Letter-writer Jeremy Lim said that the SMC should have the legal fees it has paid out over the years independently reviewed “to ensure there have not been other episodes of overcharging that have gone undetected’’. I agree. In this case, we have a doctor and her ex-banker husband, presumably with deep enough pockets to hire their own lawyers, disputing the fees. What about other less well-off doctors?
Another letter writer, Mr Peter Chen, said this: “I understand that legal fees incurred by a doctor in his own defence are not recoverable, even if he is cleared of wrongdoing. It is because of these astronomical legal fees that some doctors would rather admit guilt and face a short suspension than try to clear their names – and end up with a bill that might put them out of business.’’
Is that so? How come? Wouldn’t this mean that anyone with a (frivolous) complaint against a doctor can try his luck with the SMC – and not pay for the doctor’s legal cost of defending himself even if the doctor is in the clear?
As for the legal assessors and expert witnesses, surely the SMC is au fait enough with the fees such professionals had charged in the past to ensure that they were not so far out of line? After all, the registrar could cite several precedents involving the SMC when she taxed down the amounts.

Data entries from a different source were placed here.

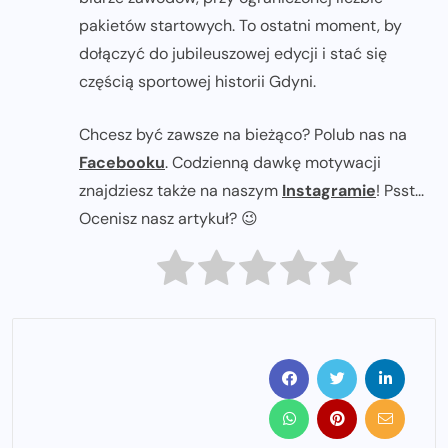
pakietów startowych. To ostatni moment, by
dołączyć do jubileuszowej edycji i stać się
częścią sportowej historii Gdyni.
Chcesz być zawsze na bieżąco? Polub nas na
Facebooku
. Codzienną dawkę motywacji
znajdziesz także na naszym
Instagramie
! Psst...
Ocenisz nasz artykuł? 😉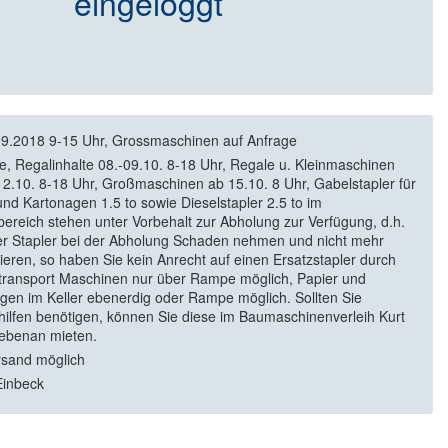
eingeloggt
09.2018 9-15 Uhr, Grossmaschinen auf Anfrage
ile, Regalinhalte 08.-09.10. 8-18 Uhr, Regale u. Kleinmaschinen
12.10. 8-18 Uhr, Großmaschinen ab 15.10. 8 Uhr, Gabelstapler für
und Kartonagen 1.5 to sowie Dieselstapler 2.5 to im
ereich stehen unter Vorbehalt zur Abholung zur Verfügung, d.h.
der Stapler bei der Abholung Schaden nehmen und nicht mehr
nieren, so haben Sie kein Anrecht auf einen Ersatzstapler durch
transport Maschinen nur über Rampe möglich, Papier und
gen im Keller ebenerdig oder Rampe möglich. Sollten Sie
hilfen benötigen, können Sie diese im Baumaschinenverleih Kurt
ebenan mieten.
rsand möglich
Einbeck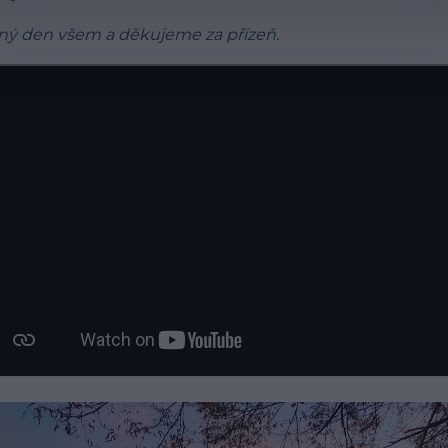
ný den všem a děkujeme za přízeň.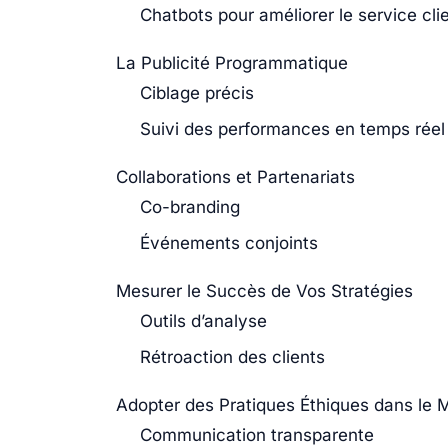
Chatbots pour améliorer le service cli
La Publicité Programmatique
Ciblage précis
Suivi des performances en temps réel
Collaborations et Partenariats
Co-branding
Événements conjoints
Mesurer le Succès de Vos Stratégies
Outils d’analyse
Rétroaction des clients
Adopter des Pratiques Éthiques dans le 
Communication transparente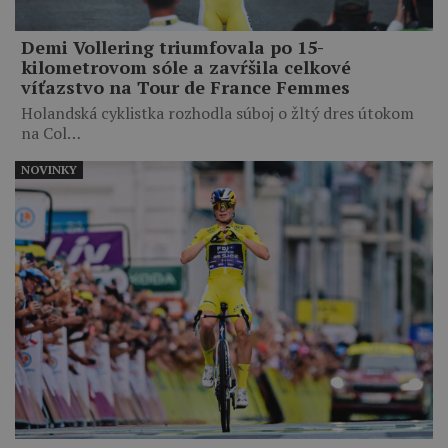
Demi Vollering triumfovala po 15-
kilometrovom sóle a zavŕšila celkové
víťazstvo na Tour de France Femmes
Holandská cyklistka rozhodla súboj o žltý dres útokom
na Col…
NOVINKY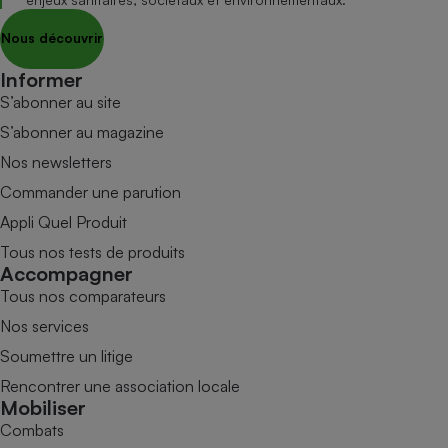
Nous découvrir
Informer
S’abonner au site
S’abonner au magazine
Nos newsletters
Commander une parution
Appli Quel Produit
Tous nos tests de produits
Accompagner
Tous nos comparateurs
Nos services
Soumettre un litige
Rencontrer une association locale
Mobiliser
Combats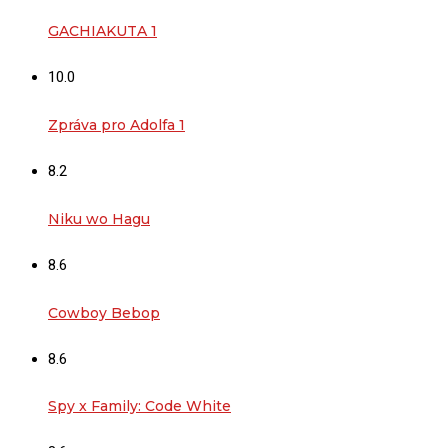
GACHIAKUTA 1
10.0
Zpráva pro Adolfa 1
8.2
Niku wo Hagu
8.6
Cowboy Bebop
8.6
Spy x Family: Code White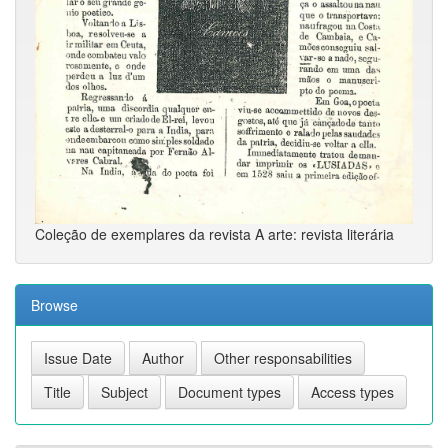
Coleção de exemplares da revista A arte: revista literária
Browse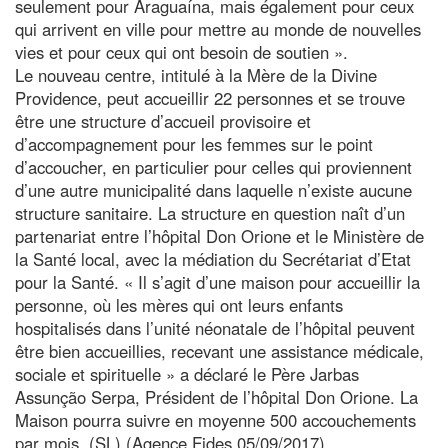
seulement pour Araguaína, mais également pour ceux
qui arrivent en ville pour mettre au monde de nouvelles
vies et pour ceux qui ont besoin de soutien ».
Le nouveau centre, intitulé à la Mère de la Divine
Providence, peut accueillir 22 personnes et se trouve
être une structure d’accueil provisoire et
d’accompagnement pour les femmes sur le point
d’accoucher, en particulier pour celles qui proviennent
d’une autre municipalité dans laquelle n’existe aucune
structure sanitaire. La structure en question naît d’un
partenariat entre l’hôpital Don Orione et le Ministère de
la Santé local, avec la médiation du Secrétariat d’Etat
pour la Santé. « Il s’agit d’une maison pour accueillir la
personne, où les mères qui ont leurs enfants
hospitalisés dans l’unité néonatale de l’hôpital peuvent
être bien accueillies, recevant une assistance médicale,
sociale et spirituelle » a déclaré le Père Jarbas
Assunção Serpa, Président de l’hôpital Don Orione. La
Maison pourra suivre en moyenne 500 accouchements
par mois. (SL) (Agence Fides 05/09/2017)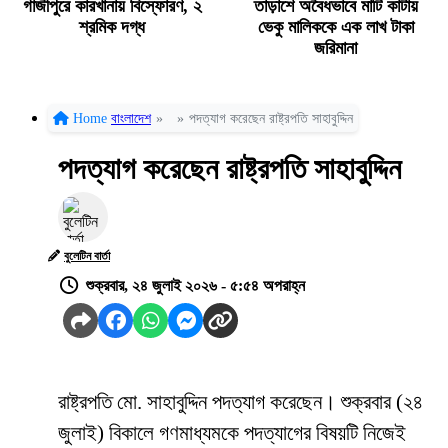
গাজীপুরে কারখানায় বিস্ফোরণ, ২
তাড়াশে অবৈধভাবে মাটি কাটায়
শ্রমিক দগ্ধ
ভেকু মালিককে এক লাখ টাকা
জরিমানা
Home
বাংলাদেশ
»
»
পদত্যাগ করেছেন রাষ্ট্রপতি সাহাবুদ্দিন
পদত্যাগ করেছেন রাষ্ট্রপতি সাহাবুদ্দিন
বুলেটিন বার্তা
শুক্রবার, ২৪ জুলাই ২০২৬ - ৫:৫৪ অপরাহ্ন
রাষ্ট্রপতি মো. সাহাবুদ্দিন পদত্যাগ করেছেন। শুক্রবার (২৪
জুলাই) বিকালে গণমাধ্যমকে পদত্যাগের বিষয়টি নিজেই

Then there are the SMC lawyers themselves, such as the lead lawyer Senior Counsel Alvin Yeo. Dr Lim and her husband, Mr Deepak Sharma, want the Law Society to investigate him for professional misconduct – and that was over the first set of bills. A review committee of the Law Society didn’t think that was needed because there was no evidence of “impropriety’’. (This makes it seems like overcharging is okay, especially since there is a taxation process with the courts acting like a watchdog. Doesn’t it take money to get the courts to look at the bill? And another lawyer to argue the case? )
Mr Sharma is going for broke and wants the court to review the Law Society’s decision. The irony is that he can’t seem to get a Senior Counsel to represent him (most cite knowing Mr Yeo personally) and is applying to get a Queen’s Counsel to do so. Sheesh. Our legal fraternity is really so small! Everyone knows everyone, or at least every SC knows every SC!
With Mr Yeo’s second set of bills also taxed down, it would seem that Mr Sharma has more fodder…
I am now looking forward to the Singapore Medical Council’s reply to the two Forum Page letters. Methinks Mr Yeo should say something too, especially since he is a Member of Parliament. He shouldn’t let his reputation and his integrity be called into question. Oversight? Mistake? Commercial decisions? Market rates? Or someone in the firm added one too many zeros?